The Burundian government then used the return of these refugees as a diplomatic communication tool, presenting it as proof of a return to peace after Ndayishimiye came to power. The government also used it to signal to the international community that it was time to lift sanctions and resume international cooperation.
— Do you mean that these returns may have been partly forced by UNHCR by leveraging the material reception conditions ?
— Yes. This large-scale return mainly concerned refugees who were perceived as “low risk”. They returned ans this was linked to the funding cut. However, let’s not forget that there is another category of refugees who are more vulnerable, including political opponents, journalists, and human rights defenders. They cannot return. Many Burundians have remained in exile, particularly in Rwanda and Uganda. Others left again immediately after attempting to return.
— Legislative and municipal elections were held in Burundi in June 2025. What is your perception of these elections?
— It cannot be said that the elections were credible, as only the CNDD-FDD [Conseil national pour la défense de la démocratie — Forces de défense de la démocratie, a reactionary and racist party in power in Burundi since 2005, Ed.] was running. At all stages, from the Independent Electoral Commission to the local level, only the CNDD-FDD was represented. They sidelined Agathon Rwasa [the former leader of the CNL, the country’s main opposition party, Ed.], because they were afraid of him. So there were no issues at stake and no electoral competition.
Previously, we saw elections in which the opposition campaigned with limited resources and won small percentages of the vote, which allowed them to participate in some institutions. But now the CNDD-FDD is hegemonic and holds all the seats in the National Assembly. This reflects the total absence of political competition. We have therefore returned to a party-state.
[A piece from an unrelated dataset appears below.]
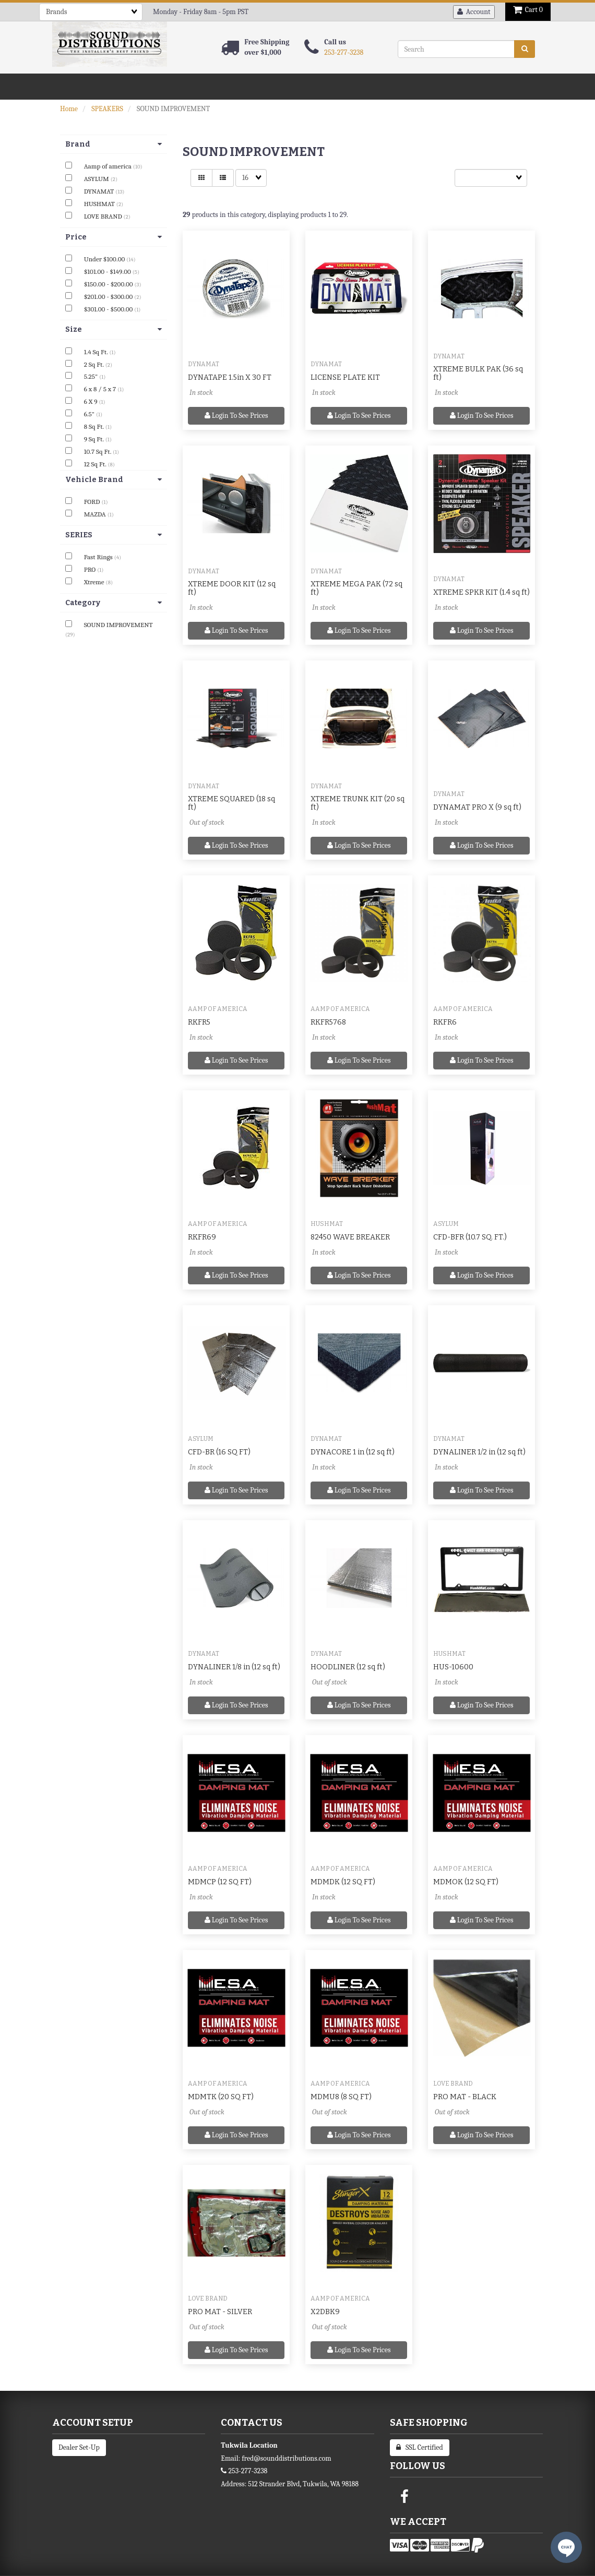  I want to click on DYNATAPE 1.5in X 30 FT, so click(229, 377).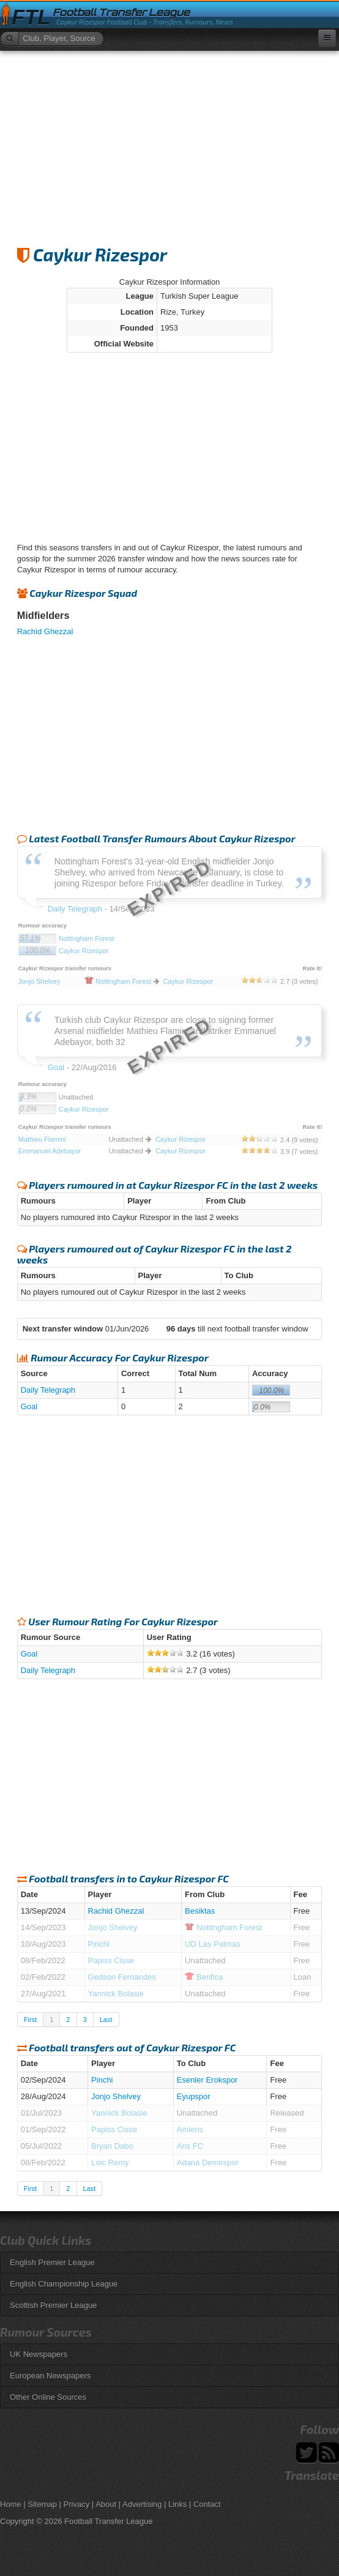 This screenshot has width=339, height=2576. I want to click on Home, so click(10, 2504).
— What is the current state of press and media freedom in Burundi?
Press and media freedom in Burundi is really… Well, there is no real freedom of the press. Even so-called “independent” news outlets are frequently summoned by the National Communication Council. These are forms of administrative pressure that interfere with journalistic work. They are a way of intimidating and dissuading journalists from working transparently and providing balanced information. Media independence is very weak. There is widespread self-censorship, which is a direct consequence of a climate of surveillance and threats incompatible with freedom of expression.